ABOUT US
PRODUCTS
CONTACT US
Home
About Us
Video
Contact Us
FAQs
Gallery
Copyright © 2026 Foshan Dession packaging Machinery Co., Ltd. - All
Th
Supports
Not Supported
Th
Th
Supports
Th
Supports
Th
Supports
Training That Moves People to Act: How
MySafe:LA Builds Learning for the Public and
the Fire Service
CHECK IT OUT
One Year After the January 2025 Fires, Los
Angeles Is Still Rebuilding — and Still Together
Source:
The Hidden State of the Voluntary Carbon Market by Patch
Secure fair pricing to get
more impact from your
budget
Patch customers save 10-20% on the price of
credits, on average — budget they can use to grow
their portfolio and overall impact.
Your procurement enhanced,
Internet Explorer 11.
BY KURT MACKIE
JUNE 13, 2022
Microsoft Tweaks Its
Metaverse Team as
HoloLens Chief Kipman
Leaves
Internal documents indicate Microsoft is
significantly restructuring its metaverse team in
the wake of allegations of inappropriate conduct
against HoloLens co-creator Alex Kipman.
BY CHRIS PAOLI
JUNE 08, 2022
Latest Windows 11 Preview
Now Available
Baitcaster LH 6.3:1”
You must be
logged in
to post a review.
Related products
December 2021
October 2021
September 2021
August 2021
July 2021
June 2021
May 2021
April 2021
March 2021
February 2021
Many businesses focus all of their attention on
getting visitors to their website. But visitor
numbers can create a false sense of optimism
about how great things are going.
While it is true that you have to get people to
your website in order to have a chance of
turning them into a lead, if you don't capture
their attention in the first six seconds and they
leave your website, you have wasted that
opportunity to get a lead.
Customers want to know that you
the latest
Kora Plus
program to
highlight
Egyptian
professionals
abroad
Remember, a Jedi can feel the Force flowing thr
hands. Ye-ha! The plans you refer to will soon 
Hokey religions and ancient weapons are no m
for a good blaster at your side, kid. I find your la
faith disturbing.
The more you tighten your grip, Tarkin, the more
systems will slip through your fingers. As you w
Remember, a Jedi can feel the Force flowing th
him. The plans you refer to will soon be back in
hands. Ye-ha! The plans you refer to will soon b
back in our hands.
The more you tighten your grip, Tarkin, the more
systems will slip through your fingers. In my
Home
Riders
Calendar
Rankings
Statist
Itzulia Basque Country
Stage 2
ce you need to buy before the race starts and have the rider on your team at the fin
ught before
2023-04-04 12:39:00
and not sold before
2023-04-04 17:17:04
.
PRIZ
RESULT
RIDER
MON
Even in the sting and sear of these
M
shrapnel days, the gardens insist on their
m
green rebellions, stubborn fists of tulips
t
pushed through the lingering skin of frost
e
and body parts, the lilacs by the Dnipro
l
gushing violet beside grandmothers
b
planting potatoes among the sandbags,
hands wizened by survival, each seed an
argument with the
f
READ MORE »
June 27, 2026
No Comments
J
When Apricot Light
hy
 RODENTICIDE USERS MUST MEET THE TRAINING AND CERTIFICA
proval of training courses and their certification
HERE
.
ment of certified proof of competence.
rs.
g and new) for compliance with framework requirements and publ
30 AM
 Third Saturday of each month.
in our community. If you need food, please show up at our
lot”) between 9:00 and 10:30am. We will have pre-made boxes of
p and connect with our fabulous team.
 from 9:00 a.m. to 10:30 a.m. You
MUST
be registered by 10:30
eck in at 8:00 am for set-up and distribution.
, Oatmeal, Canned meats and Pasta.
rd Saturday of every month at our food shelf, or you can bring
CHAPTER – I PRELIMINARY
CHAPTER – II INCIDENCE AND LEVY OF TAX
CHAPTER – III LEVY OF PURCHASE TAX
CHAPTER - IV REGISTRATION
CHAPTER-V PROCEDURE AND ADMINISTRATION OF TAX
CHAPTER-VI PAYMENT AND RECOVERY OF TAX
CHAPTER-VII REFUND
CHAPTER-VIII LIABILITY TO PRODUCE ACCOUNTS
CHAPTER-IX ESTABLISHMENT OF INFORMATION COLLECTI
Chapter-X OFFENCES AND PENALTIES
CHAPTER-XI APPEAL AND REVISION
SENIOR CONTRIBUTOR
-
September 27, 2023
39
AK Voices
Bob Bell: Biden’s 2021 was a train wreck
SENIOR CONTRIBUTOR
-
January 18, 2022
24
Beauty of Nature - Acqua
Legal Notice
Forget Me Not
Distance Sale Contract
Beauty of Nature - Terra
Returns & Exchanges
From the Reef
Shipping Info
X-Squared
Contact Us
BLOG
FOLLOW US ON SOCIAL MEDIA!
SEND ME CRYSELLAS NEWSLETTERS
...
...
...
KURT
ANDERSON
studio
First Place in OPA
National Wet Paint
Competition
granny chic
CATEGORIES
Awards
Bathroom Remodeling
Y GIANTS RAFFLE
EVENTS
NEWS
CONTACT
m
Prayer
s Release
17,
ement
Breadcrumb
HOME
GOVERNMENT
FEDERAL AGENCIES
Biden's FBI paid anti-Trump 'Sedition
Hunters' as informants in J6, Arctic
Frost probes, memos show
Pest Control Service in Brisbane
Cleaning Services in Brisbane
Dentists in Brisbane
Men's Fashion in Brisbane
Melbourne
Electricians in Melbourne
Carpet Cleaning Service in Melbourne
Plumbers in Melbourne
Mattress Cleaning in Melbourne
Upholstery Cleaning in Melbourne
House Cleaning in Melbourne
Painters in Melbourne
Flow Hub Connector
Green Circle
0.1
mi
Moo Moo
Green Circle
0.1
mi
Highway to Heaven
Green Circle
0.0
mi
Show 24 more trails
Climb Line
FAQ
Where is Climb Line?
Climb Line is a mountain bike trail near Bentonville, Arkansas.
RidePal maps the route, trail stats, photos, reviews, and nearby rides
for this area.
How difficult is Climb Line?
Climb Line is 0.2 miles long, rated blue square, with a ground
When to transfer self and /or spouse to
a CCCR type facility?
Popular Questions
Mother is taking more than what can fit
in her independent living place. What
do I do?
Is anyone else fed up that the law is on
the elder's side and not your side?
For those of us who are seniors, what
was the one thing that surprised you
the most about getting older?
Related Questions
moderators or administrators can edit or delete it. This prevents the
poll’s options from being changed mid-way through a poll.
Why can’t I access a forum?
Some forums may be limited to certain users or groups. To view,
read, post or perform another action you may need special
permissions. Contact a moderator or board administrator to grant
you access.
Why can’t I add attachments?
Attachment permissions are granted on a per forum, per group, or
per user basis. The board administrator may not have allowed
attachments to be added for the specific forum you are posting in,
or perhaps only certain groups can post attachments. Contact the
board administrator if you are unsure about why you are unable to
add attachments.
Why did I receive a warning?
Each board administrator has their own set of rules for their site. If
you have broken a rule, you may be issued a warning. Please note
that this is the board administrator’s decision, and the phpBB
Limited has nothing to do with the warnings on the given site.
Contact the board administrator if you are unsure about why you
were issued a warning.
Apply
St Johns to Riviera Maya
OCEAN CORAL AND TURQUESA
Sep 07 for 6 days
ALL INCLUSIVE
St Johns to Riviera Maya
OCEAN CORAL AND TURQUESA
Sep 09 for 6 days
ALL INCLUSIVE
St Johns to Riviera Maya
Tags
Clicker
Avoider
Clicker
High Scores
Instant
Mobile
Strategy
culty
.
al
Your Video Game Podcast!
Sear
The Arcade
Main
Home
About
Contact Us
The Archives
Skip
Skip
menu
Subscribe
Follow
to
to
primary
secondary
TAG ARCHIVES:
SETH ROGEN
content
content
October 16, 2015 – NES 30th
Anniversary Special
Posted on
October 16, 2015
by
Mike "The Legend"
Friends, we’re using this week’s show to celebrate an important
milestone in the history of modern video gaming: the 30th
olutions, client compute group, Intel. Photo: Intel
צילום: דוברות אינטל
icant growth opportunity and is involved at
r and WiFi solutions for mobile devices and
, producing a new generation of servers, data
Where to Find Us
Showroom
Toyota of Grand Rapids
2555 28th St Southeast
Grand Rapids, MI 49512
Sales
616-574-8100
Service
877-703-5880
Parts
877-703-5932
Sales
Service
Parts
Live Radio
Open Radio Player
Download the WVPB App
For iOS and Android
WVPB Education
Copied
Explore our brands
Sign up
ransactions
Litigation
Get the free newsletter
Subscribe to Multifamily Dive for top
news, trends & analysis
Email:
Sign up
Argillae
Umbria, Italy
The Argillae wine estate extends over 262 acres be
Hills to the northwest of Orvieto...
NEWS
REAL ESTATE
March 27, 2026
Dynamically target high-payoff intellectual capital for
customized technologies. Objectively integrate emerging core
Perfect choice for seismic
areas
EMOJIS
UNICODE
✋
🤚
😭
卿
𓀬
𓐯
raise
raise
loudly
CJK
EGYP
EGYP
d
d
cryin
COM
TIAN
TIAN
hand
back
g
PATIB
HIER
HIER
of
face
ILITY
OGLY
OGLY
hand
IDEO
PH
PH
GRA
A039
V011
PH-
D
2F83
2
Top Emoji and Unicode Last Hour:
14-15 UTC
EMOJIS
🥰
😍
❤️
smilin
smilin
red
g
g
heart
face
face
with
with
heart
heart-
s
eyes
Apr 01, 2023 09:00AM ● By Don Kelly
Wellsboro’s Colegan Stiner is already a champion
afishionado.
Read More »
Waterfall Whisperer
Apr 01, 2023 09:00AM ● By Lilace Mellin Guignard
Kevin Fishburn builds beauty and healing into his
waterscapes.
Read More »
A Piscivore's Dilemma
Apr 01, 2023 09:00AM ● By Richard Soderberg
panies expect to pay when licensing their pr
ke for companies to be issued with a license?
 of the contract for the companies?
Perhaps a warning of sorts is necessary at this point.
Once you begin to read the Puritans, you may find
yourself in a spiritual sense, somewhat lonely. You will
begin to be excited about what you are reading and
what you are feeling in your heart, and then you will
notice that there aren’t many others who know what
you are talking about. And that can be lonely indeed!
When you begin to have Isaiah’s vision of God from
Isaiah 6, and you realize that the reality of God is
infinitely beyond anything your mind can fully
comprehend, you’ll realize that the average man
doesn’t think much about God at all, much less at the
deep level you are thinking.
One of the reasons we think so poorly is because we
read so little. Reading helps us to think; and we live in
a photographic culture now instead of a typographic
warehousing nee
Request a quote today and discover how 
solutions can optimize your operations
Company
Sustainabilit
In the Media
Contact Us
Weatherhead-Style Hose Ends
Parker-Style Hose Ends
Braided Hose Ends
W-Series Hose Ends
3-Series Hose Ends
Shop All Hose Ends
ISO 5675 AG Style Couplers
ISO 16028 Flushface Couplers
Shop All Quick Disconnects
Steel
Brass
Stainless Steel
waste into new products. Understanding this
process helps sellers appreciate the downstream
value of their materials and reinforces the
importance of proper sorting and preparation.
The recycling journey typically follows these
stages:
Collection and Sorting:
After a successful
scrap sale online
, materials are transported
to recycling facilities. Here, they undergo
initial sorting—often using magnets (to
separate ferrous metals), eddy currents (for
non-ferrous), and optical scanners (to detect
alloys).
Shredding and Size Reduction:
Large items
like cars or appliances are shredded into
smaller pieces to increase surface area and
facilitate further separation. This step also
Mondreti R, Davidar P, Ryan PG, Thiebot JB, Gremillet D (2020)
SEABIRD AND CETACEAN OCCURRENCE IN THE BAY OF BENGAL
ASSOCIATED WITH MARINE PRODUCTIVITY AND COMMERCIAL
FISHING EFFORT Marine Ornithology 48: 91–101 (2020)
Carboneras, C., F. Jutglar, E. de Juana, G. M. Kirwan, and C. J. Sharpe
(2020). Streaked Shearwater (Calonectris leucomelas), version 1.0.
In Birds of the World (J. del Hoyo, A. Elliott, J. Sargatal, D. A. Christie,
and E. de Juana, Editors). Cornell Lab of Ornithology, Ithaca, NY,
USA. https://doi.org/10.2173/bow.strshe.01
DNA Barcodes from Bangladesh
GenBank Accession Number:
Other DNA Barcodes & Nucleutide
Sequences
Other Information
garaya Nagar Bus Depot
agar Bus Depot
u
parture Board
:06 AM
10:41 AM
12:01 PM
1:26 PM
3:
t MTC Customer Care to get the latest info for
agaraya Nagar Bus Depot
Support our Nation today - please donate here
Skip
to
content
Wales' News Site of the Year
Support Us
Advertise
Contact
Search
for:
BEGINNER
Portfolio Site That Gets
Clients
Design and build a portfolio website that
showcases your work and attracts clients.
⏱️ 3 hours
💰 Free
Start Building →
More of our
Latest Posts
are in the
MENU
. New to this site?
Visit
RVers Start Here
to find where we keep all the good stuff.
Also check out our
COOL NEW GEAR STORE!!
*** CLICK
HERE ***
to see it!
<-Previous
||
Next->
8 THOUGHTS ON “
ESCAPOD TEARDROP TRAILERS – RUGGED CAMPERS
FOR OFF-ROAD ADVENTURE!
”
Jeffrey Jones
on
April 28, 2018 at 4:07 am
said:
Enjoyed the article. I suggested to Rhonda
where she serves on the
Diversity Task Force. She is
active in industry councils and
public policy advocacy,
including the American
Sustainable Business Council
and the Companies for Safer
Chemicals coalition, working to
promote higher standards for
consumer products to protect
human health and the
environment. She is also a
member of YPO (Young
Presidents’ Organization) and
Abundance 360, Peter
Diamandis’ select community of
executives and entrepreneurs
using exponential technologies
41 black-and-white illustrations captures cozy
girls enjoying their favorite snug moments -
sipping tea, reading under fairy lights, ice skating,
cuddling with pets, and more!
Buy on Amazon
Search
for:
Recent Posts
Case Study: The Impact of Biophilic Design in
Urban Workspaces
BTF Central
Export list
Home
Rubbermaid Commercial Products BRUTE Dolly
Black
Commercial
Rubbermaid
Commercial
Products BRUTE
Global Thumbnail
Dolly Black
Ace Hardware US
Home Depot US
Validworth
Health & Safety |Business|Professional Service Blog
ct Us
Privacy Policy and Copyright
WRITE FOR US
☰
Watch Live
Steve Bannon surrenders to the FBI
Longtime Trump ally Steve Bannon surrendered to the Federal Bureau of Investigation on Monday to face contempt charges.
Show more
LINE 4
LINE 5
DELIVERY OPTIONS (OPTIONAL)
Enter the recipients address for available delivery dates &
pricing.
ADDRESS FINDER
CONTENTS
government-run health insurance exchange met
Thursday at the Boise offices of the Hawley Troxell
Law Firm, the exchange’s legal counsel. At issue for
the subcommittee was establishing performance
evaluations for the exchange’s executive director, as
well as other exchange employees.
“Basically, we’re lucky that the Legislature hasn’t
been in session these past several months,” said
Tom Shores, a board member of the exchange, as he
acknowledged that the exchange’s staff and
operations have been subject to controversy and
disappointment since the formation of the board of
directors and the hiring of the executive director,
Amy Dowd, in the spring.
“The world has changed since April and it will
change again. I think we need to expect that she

▸ WORK ORDER
Retype only the stretch of lines above starting at the one with "Men's Fashion in Brisbane" and stopping at the one with "When to transfer self and /or spouse to", exactly as written, with both kept.

▸ SOLUTION TO THE EXERCISE
Men's Fashion in Brisbane
Melbourne
Electricians in Melbourne
Carpet Cleaning Service in Melbourne
Plumbers in Melbourne
Mattress Cleaning in Melbourne
Upholstery Cleaning in Melbourne
House Cleaning in Melbourne
Painters in Melbourne
Flow Hub Connector
Green Circle
0.1
mi
Moo Moo
Green Circle
0.1
mi
Highway to Heaven
Green Circle
0.0
mi
Show 24 more trails
Climb Line
FAQ
Where is Climb Line?
Climb Line is a mountain bike trail near Bentonville, Arkansas.
RidePal maps the route, trail stats, photos, reviews, and nearby rides
for this area.
How difficult is Climb Line?
Climb Line is 0.2 miles long, rated blue square, with a ground
When to transfer self and /or spouse to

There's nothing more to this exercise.